I was spending some time with a good friend at the mall. We chatted over brunch and were going to head home, but I noticed a dress that I thought would look good on her. She demurred, said she didn’t have the money. The dress was $15.

Then she spotted a store that sold bags and wallets, and asked if I minded if she stopped there for a moment since she had been looking for a new wallet. She found the one she had been looking for and bought it. It cost $100.

I looked at her, and she explained that she had been saving the money for just this treat. She hadn’t changed her wallet in 10 years, and she had planned for this purchase, whereas for the dress, she hadn’t.

But by the way she told me that she had no money for the dress, I would have thought she was penniless.

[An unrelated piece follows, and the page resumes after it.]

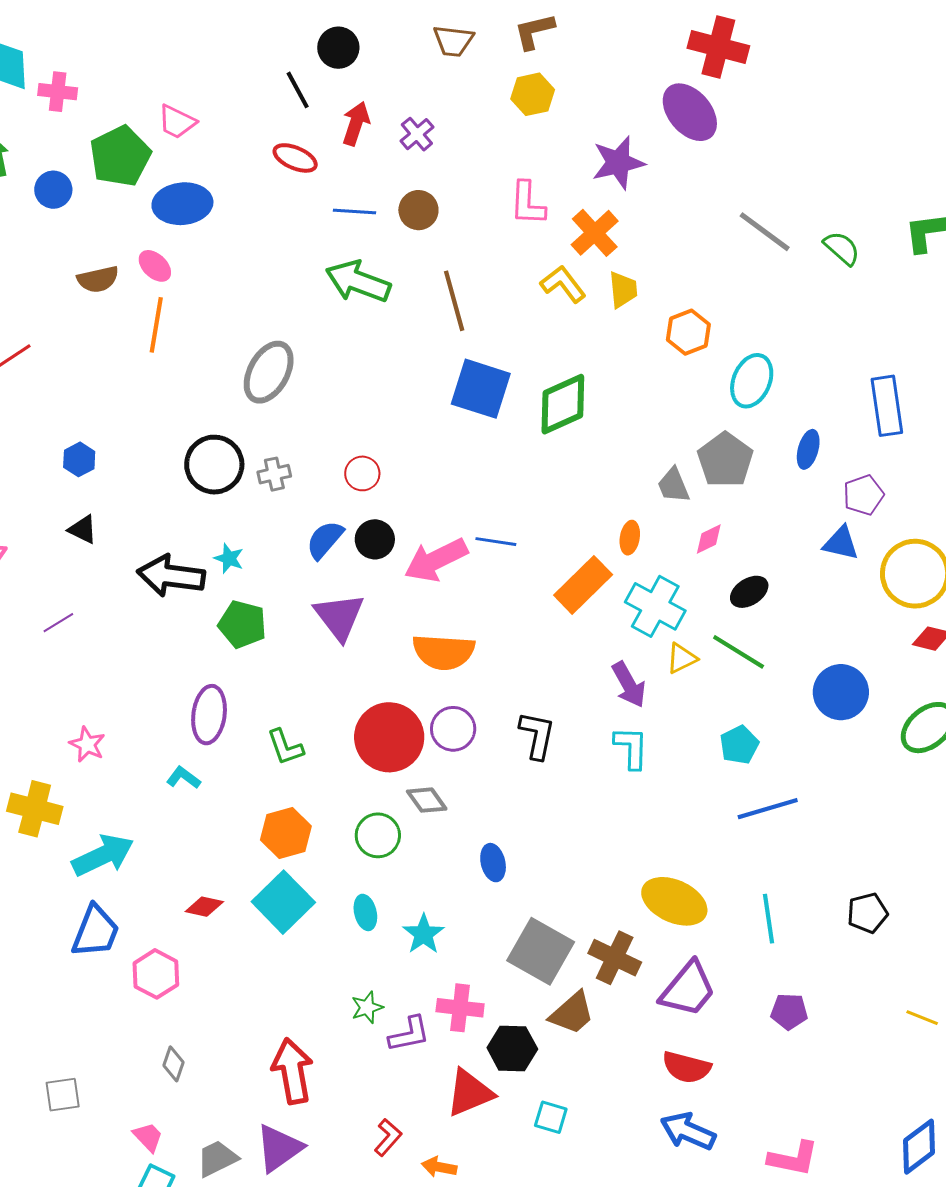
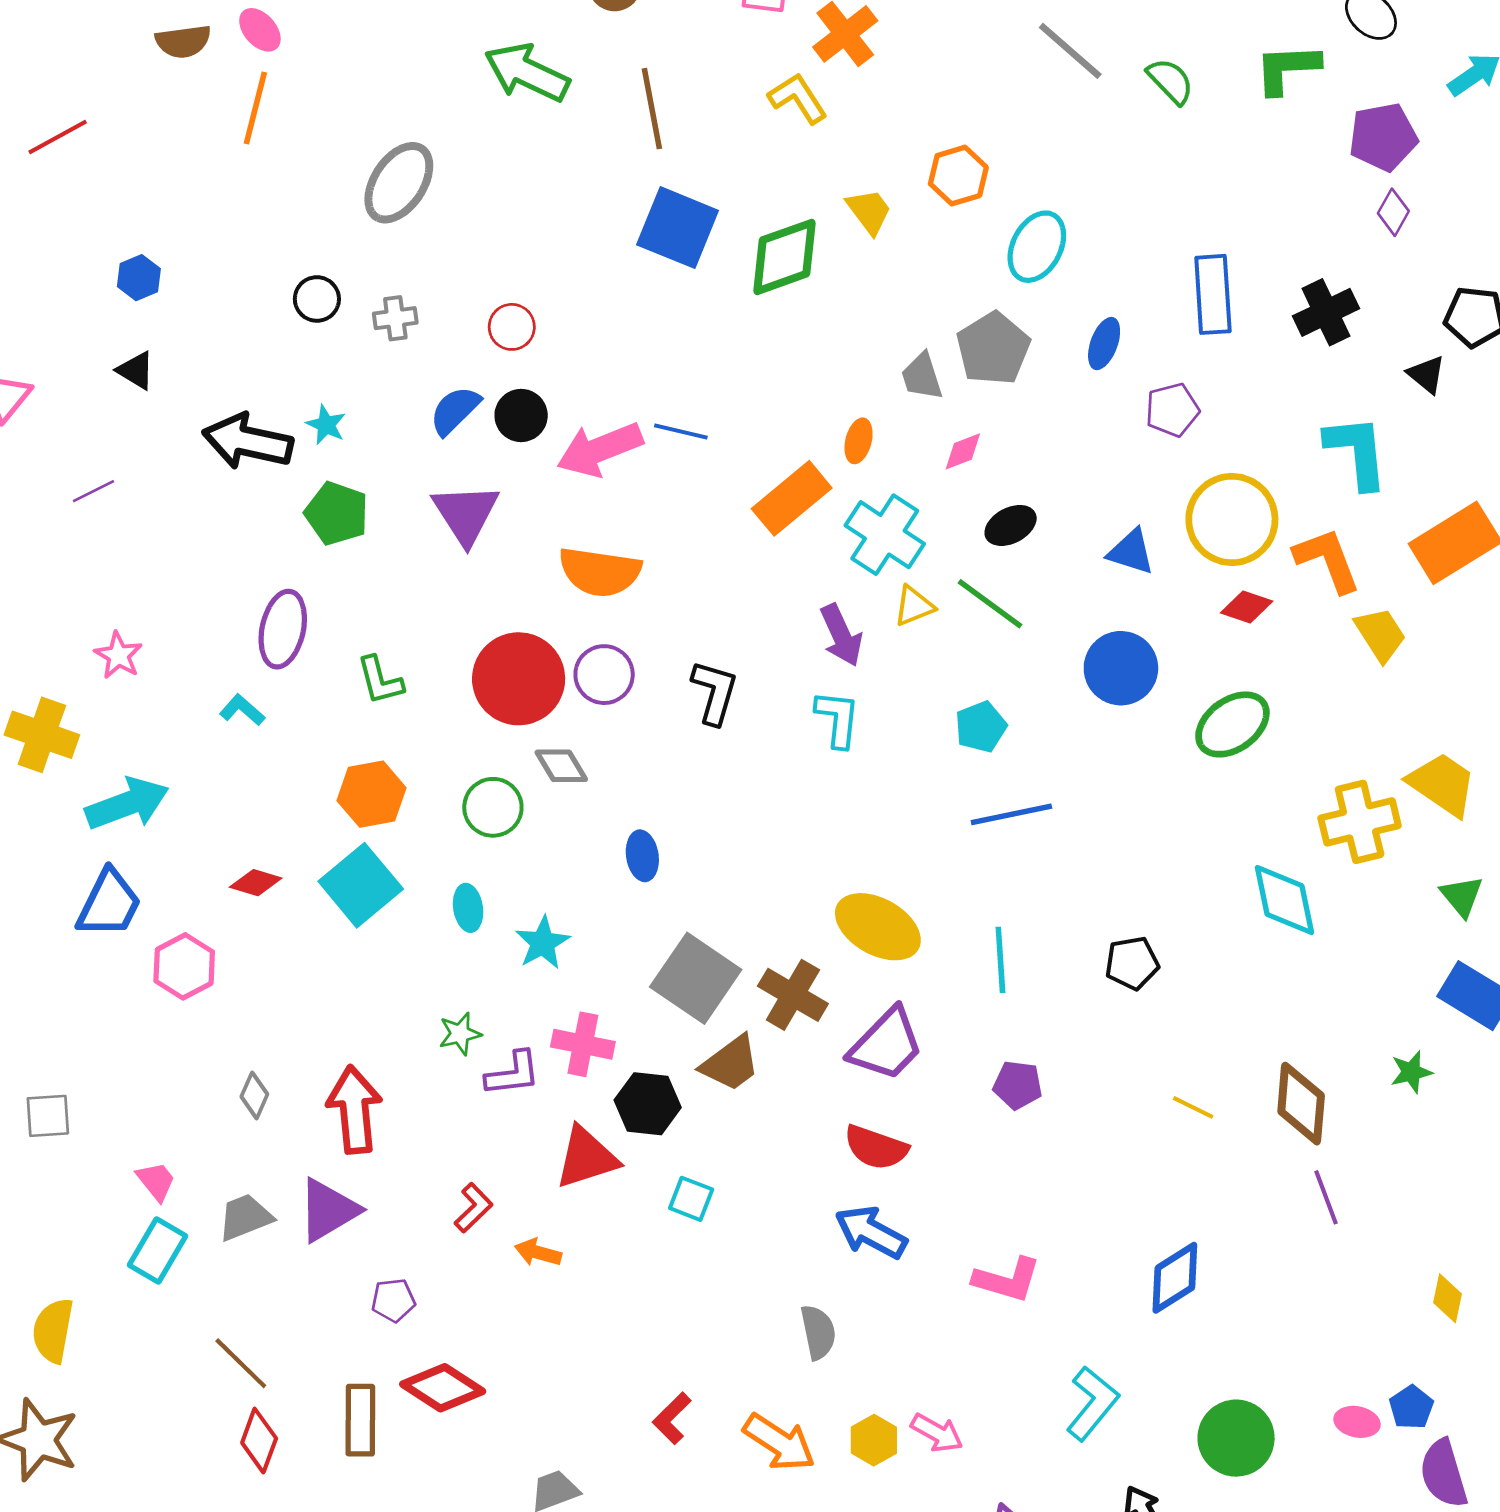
yellow trapezoid: (623, 290) -> (869, 211), moved, turned -36
black circle: (214, 465) -> (317, 299), size x0.6
blue triangle: (841, 543) -> (1131, 552), moved
gray diamond: (173, 1064) -> (254, 1095), moved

We’re always complaining about our limited resources—time, money and energy—because they are, well, limited. We often say, “I don’t have enough time/money/energy” for that. Whatever that is. But that’s a misleading thought, both to ourselves and others, and it puts us in a mindset of lack and limitation when what we’re really doing is making choices, prioritizing and setting limits.

Do I hear you scoff? Think about it. Think about the number of times you refused to spend money on something because you didn’t have it and then splurged on something else. Same with time, energy and even love. When it’s important to us, we can usually find it or make it.

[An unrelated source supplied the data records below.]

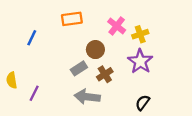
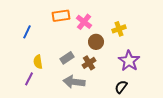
pink cross: (117, 26) -> (84, 22), moved
brown circle: (95, 50) -> (96, 42), moved
purple star: (140, 61) -> (129, 61), moved
yellow semicircle: (12, 80) -> (38, 62), moved

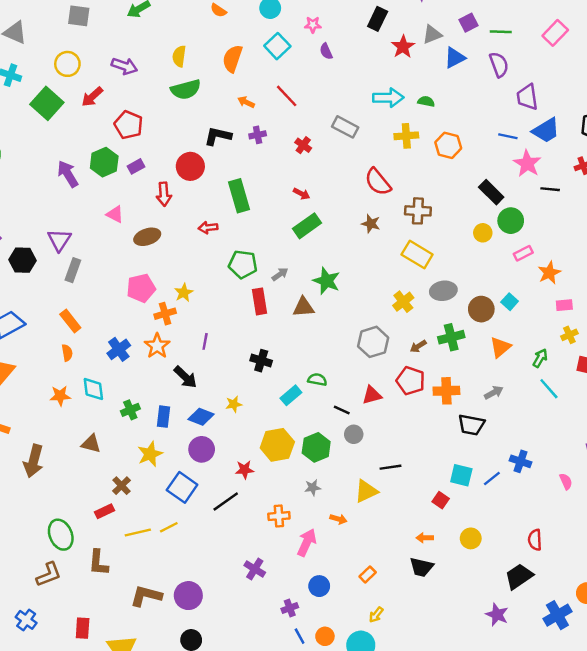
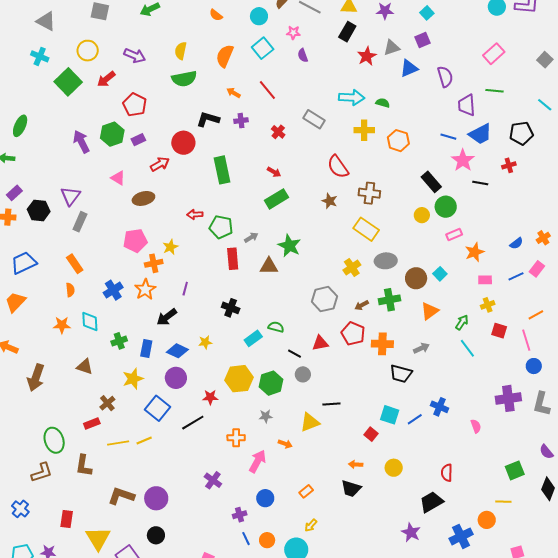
green line: (501, 32) -> (494, 91), moved
red arrow: (164, 194) -> (160, 164), turned -120
red arrow: (208, 228) -> (195, 214), moved
black arrow: (185, 377) -> (167, 317), turned 95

This is important to know because then we can ransom back what is truly important to us. We just have to consciously allocate our resources differently. Whether you want to spend more time with your family, take a trip to Hawaii, give more charitable contributions or start keeping the Torah’s commandments, the thing that has probably been stopping you is the belief that you are maxed out and can’t do it. While I don’t deny that we are all sapped and tapped, this is to a large extent because of our choices, preferences and priorities.

A mother who doesn’t have the strength/time to read her child a bedtime story but does have the time to go clothes shopping is making a statement about her priorities. Someone who can’t send their child to Jewish school school because of the expense but buys a new high-end car is doing the same. Don’t have time for date night with your spouse? Was the ball game good? Who scored? Not you.

We make an astounding amount of choices every single day. Most of them (obviously) are choices we make instinctively or by second nature. But how different might your life look if you consciously changed some of your choices?

Here are a few tips to help you be aware of them and choose more in keeping with your true self.

  1. List your choices. We tend to live a lot on autopilot. Once a day, stop and list 10 choices you made. Were they good choices? Were you even aware of making them? Will you continue to choose this way, or would you consider another direction? We are not prisoners of our previous choices. Every choice is free. The Chassidic masters taught that the world is recreated at every moment, and every person should believe that they too are reborn/recreated.
  2. It isn’t always binary. There are usually more options. But to make our decisions easier, we usually only give ourselves two options. A better option is to create a life where, from the get-go, we give ourselves more options. For example, how do you get to work? Do you drive, take the bus, walk, bike, carpool? Each of these possibilities offers you different scenic and practical options along the way. Where do you work? You can get a 9-to-5 job in an office, or you can get a job with a flex schedule or the ability to work part-time from home. Creatively brainstorming all your options in a situation will create more possibilities and therefore more solutions as well. And there are options we don’t even consider because they are far out of our comfort zone.
  3. Make a list of your priorities in life. Are you designating your resources in a way that is consistent with your priorities? If you aren’t (and most people aren’t), ask yourself how you can do it. Usually, it involves having ironclad rules that we don’t break in order to focus on our priorities. Make a commitment to what’s important to you, and don’t be afraid of the consequences.
  4. Switch yes and no. We often say yes to things we don’t really need or want to do, and no to things that are more in sync with who we are simply because we don’t want to hurt others or look bad. But we’re hurting ourselves most of all when we do that, and how much respect do we garner when we compromise our dearest-held values? Try for a week to (cautiously) switch yes and no a few times a day. See how liberating it is. See how much more time and energy you have to do what you really want and what’s most important to you.
  5. Be perfectly honest with yourself. We inevitably think that we have more or less time than we do, more or less money than we do, and more or less energy than we do. Be 100% clear on what you can realistically expect of yourself. This often entails drawing up schedules and budgets, and planning ahead. Knowledge is power. My friend wasn’t wrong; she didn’t have money for the dress because she had earmarked it for her wallet, and she chose to be in tune with her needs.
  6. You can start again. The concept of teshuvah—repenting and transforming ourselves—occupies almost two months on the Jewish calendar. But it’s an everyday choice. You can stop and change direction at any time by taking stock of your options, your goals and what you need to achieve them. Make a commitment to do just that, and don’t be afraid of discovering the “real you.”

You have the time. You have the money. You have the energy. Because you have the choice.